Accreditation Promotes Public Trust, Ensures Permanence

Aiken, South Carolina (August 22, 2016) – Aiken Land Conservancy (ALC) announced it has achieved accreditation – a mark of distinction in land conservation. The Land Trust Accreditation Commission awarded accreditation, signifying its confidence that ALC’s lands will be protected forever.

“Achieving accreditation as a land trust provides an essential tool to attract the resources for a future in which land conservation will be increasingly critical to protect and enhance our quality of life,” said Larry Comegys, ALC President.

ALC was among 38 land trusts across the United States to achieve accreditation or to have accreditation renewed in August. ALC joins the more than 350 accredited land trusts that demonstrate their commitment to professional excellence through accreditation, helping to maintain the public’s trust in their work.

“National accreditation by the Land Trust Alliance is both an honor and a privilege, and ALC is proud to join the small family of land trusts around the country who can display the LTA accreditation gold seal of distinction,” said ALC Board of Trustees member Joanna Samson, who led the accreditation effort. “The accreditation process was an extraordinary experience: it has transformed ALC into a stronger, more professional organization and its Board into a more cohesive and educated governing body. The journey was well worth taking.”

ALC has many reasons to celebrate. Along with achieving accreditation, the organization just celebrated its 25th anniversary. The founding trustees had the courage, vision and energy to create an organization with a mission to preserve and protect the quality of life in the Aiken community. ALC has protected nearly 40 properties in Aiken County and cultivated a reputation for being good stewards in the management of their land.

ALC’s portfolio of properties is diverse, ranging from small pieces of land in Aiken’s historic horse district to large working farms on the edge of the county. All of them share a significant role in ALC’s goals as a conservation organization – whether it be to secure a piece of green space in an urban neighborhood, preserve the historic use of a parcel slated for development, or ensure the continued careful stewardship of a beloved family farm. One of ALC’s most prized properties is Winthrop Polo Field, a 12-acre jewel in the center of the historic horse district. In the early 1990’s this piece of land was threatened by imminent development, and ALC spearheaded a campaign to save it. ALC takes great care in maintaining and preserving this property for public use; the field is enjoyed regularly by equestrians exercising their horses, folks practicing maneuvers with their classic “4 in hand” carriages, people walking their dogs and neighbors out for a stroll.
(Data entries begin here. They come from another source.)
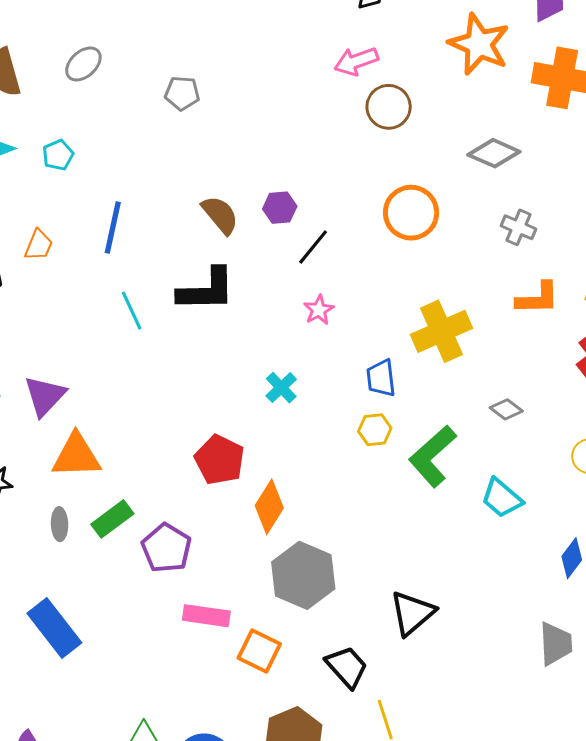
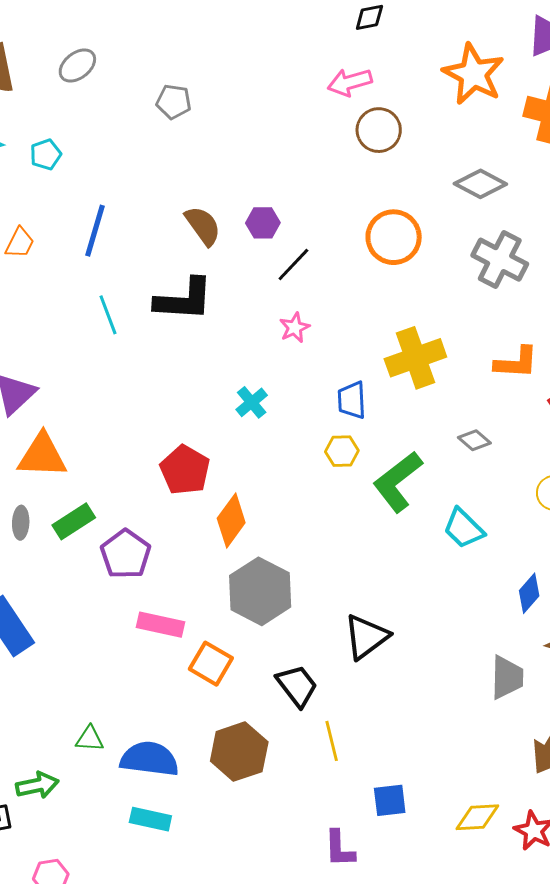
gray cross: (519, 227) -> (500, 260), size x1.6
orange L-shape: (538, 298) -> (516, 363), moved

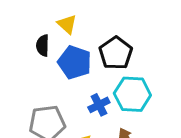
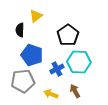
yellow triangle: (67, 24) -> (36, 16), turned 40
blue pentagon: (75, 62) -> (32, 55), moved

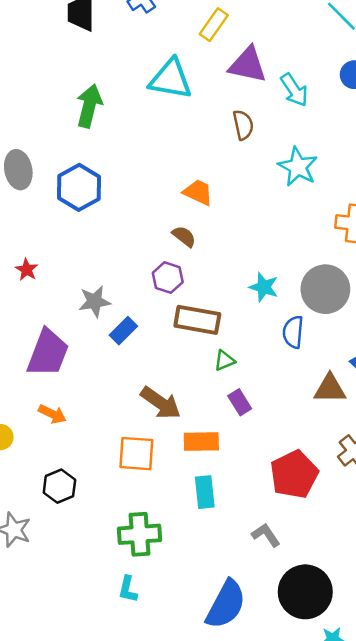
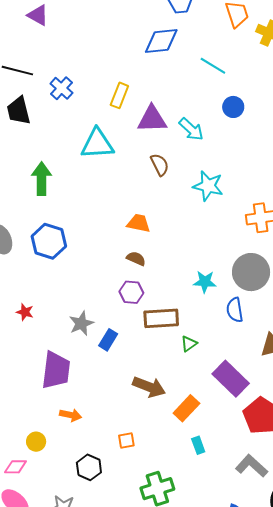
purple rectangle: (240, 402) -> (231, 379), moved, size x1.8
orange rectangle: (201, 442) -> (186, 408), turned -32
orange square: (136, 454) -> (126, 440), moved, size x0.6
cyan rectangle: (205, 492) -> (198, 445), size x0.7
gray L-shape: (266, 535) -> (252, 466), size x1.4

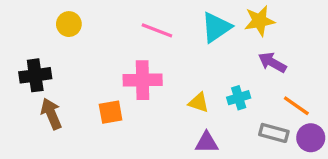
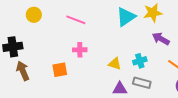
pink line: (157, 30) -> (76, 20), moved
pink cross: (143, 80) -> (80, 50), size x0.6
gray rectangle: (274, 133) -> (142, 83), moved

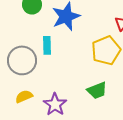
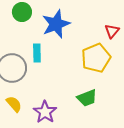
yellow semicircle: (24, 96) -> (14, 104), turned 72

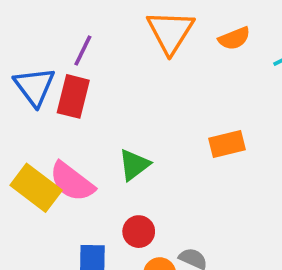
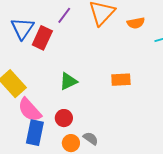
purple line: (83, 51) -> (64, 15), moved
pink semicircle: (72, 182) -> (30, 110), moved

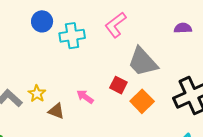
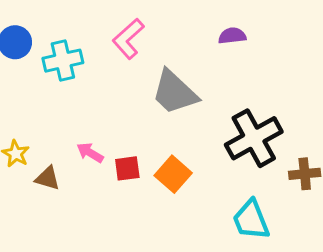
red square: (118, 85) -> (127, 168), moved, turned -30
orange square: (142, 101) -> (173, 174), moved

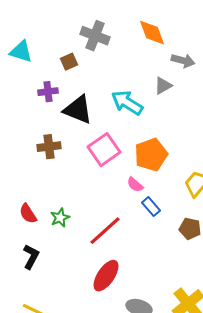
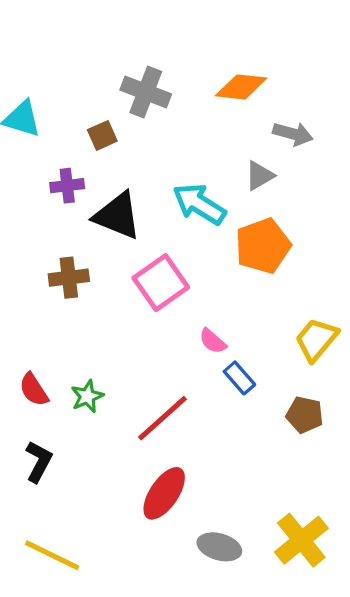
orange diamond: (152, 33) -> (241, 87), turned -64
orange pentagon: (151, 155) -> (263, 246), moved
“It is exciting to recognize ALC with this distinction,” said Tammara Van Ryn, executive director of the Commission. “Accredited land trusts stand together, united behind strong ethical standards ensuring the places people love will be conserved forever. This network of land trusts has demonstrated fiscal accountability, strong organizational leadership and lasting stewardship of conservation land.”

Each accredited land trusts meets extensive documentation requirements and undergoes a comprehensive review as part of its accreditation application. The process is rigorous and strengthens land trusts so they can help landowners and communities achieve their goals.
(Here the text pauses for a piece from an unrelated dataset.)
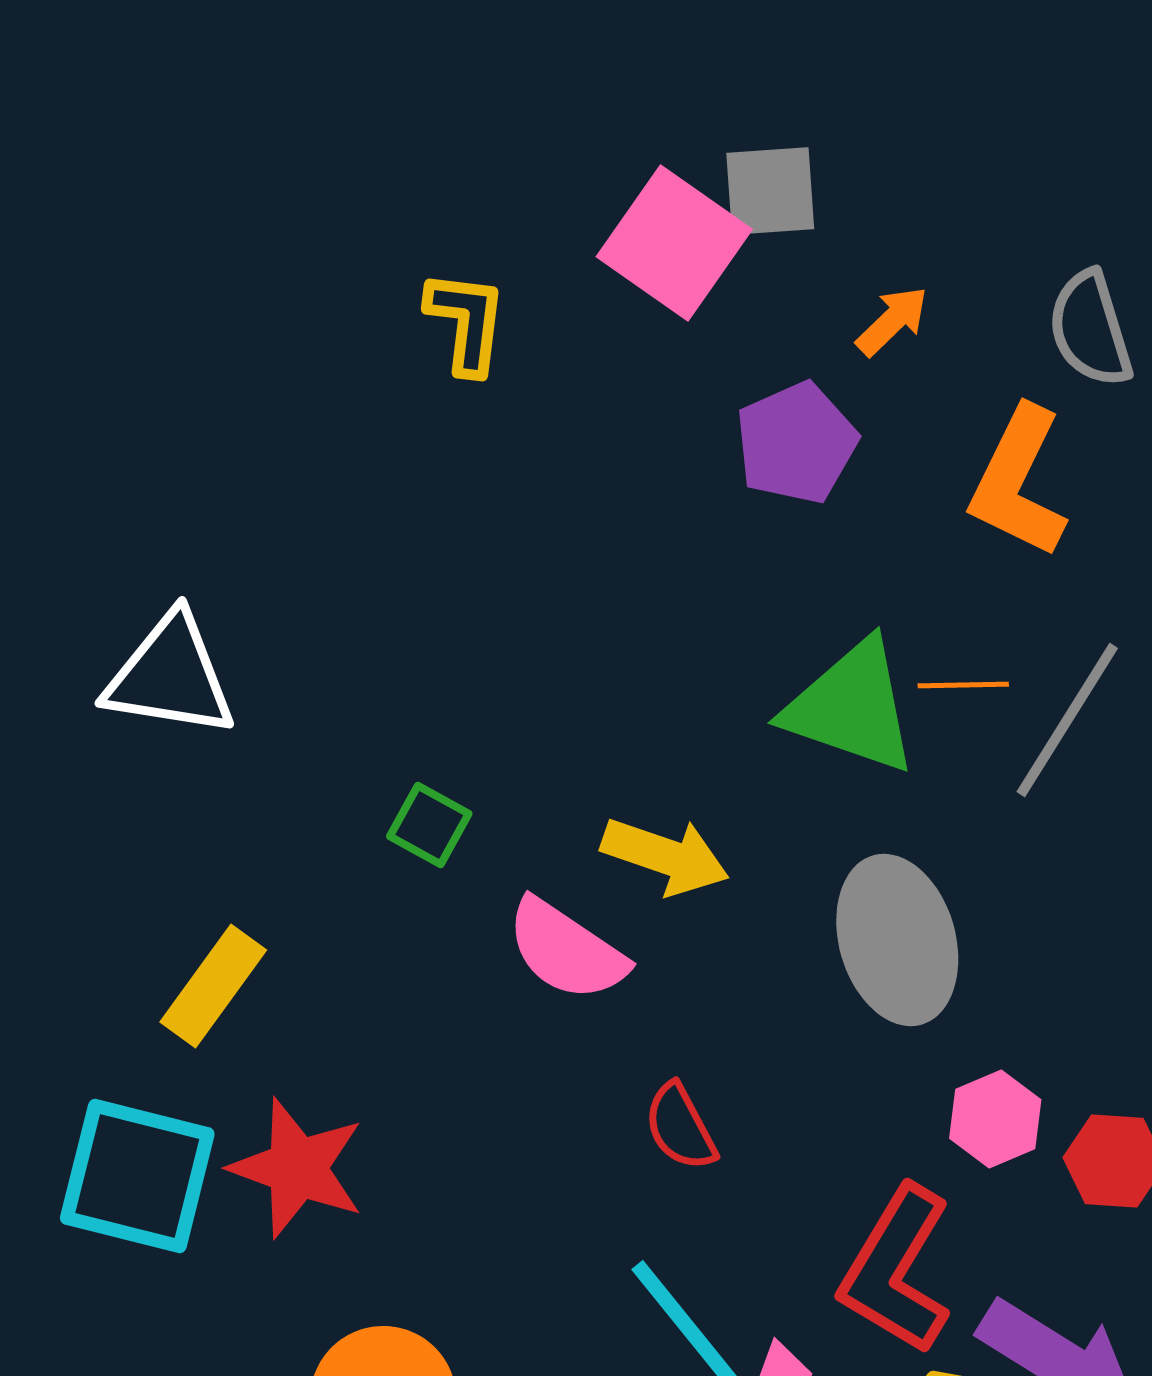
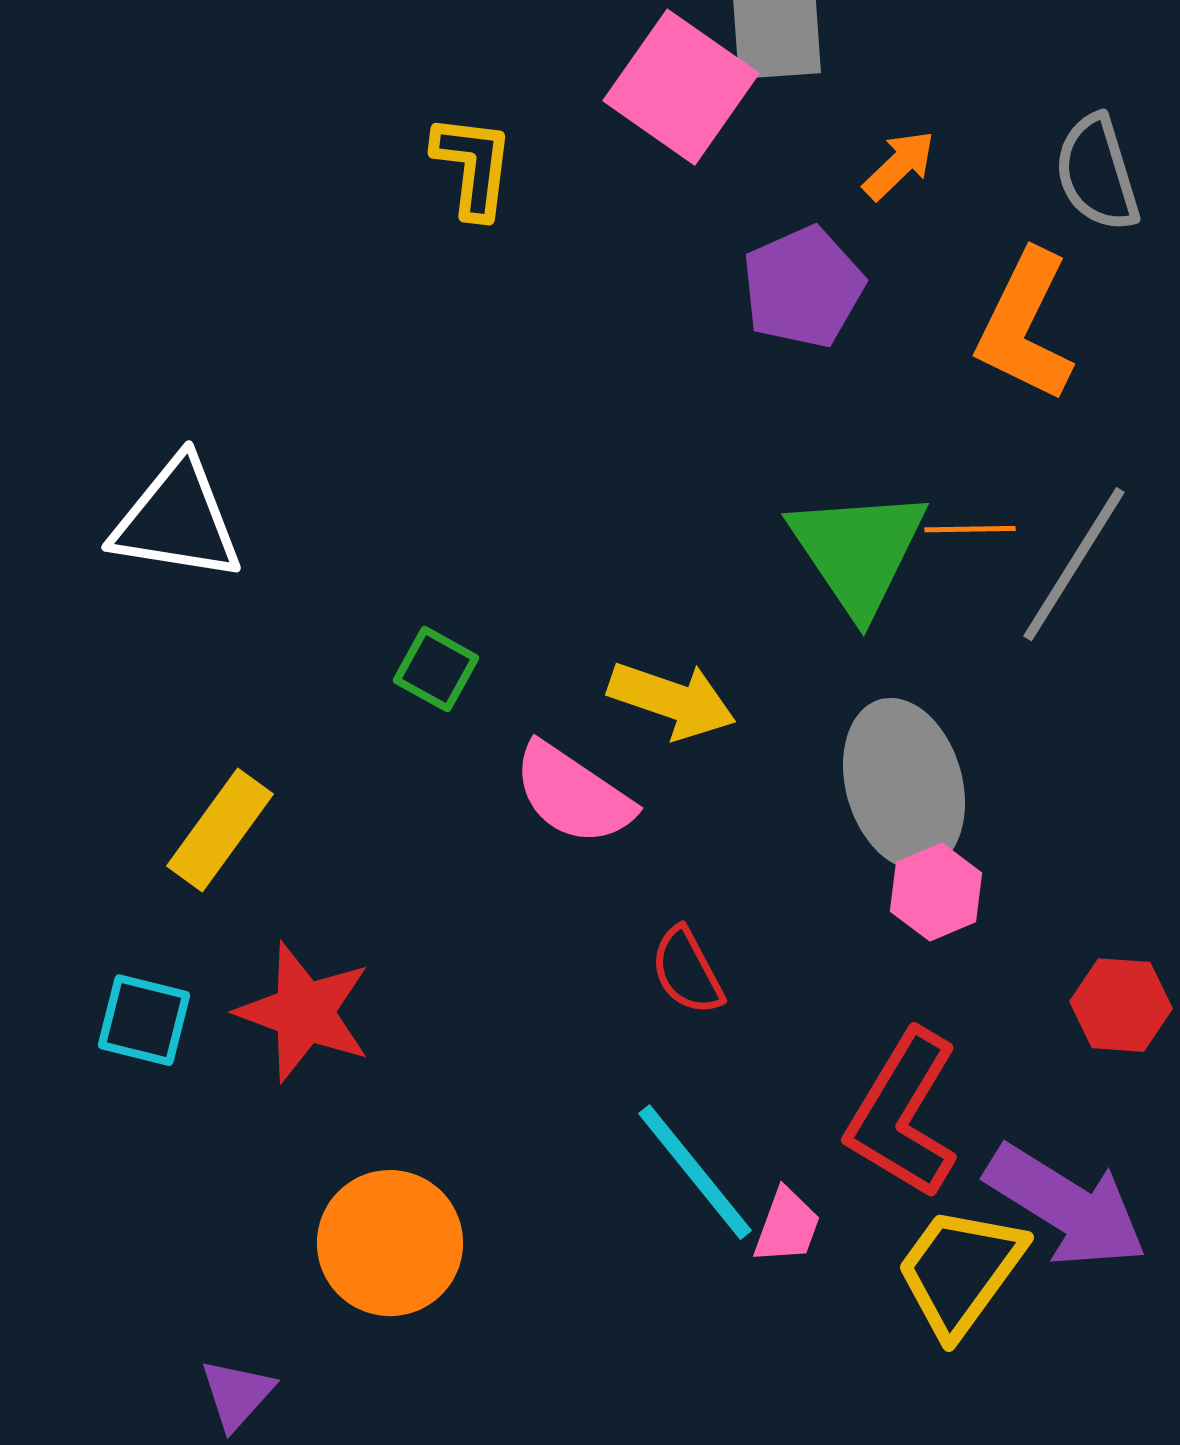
green triangle: (851, 707) -> (858, 551), turned 37
pink hexagon: (995, 1119) -> (936, 892), moved
cyan square: (137, 1176) -> (144, 1020), size x0.6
The Commission is an independent program of the Land Trust Alliance, a national land conservation organization. The Commission recognizes conservation excellence by awarding the accreditation seal. More information about land trust accreditation can be found at www.landtrustaccreditation.org.

About Aiken Land Conservancy

Founded in 1991, Aiken Land Conservancy is a 501 (c)3 organization dedicated to protecting open land, preserving the character of Aiken County, fostering the use of sound conservation practices, and encouraging land use planning for the long term benefit of Aiken citizens. Since 1991, ALC has preserved thousands of acres of land throughout Aiken and Barnwell Counties. These tracts of land include agricultural and forest lands, lands of educational and historic value, fragile ecological sites and watersheds. ALC is a member of the South Carolina Land Trust Network and the Land Trust Alliance.

About the Land Trust Accreditation Commission

The Land Trust Accreditation Commission inspires excellence, promotes public trust and ensures permanence in the conservation of open lands by recognizing organizations that meet rigorous quality standards and strive for continuous improvement. The Commission, established in 2006 as an independent program of the Land Trust Alliance, is governed by a volunteer board of diverse land conservation and nonprofit management experts. For more, visit www.landtrustaccreditation.org.

About the Land Trust Alliance

Founded in 1982, the Land Trust Alliance is a national land conservation organization that works to save the places people love by strengthening land conservation across America. The Alliance represents more than 1,100 member land trusts supported by more than 100,000 volunteers and 5 million members nationwide. The Alliance is based in Washington, D.C. and operates several regional offices. More information about the Alliance is available at www.landtrustalliance.org.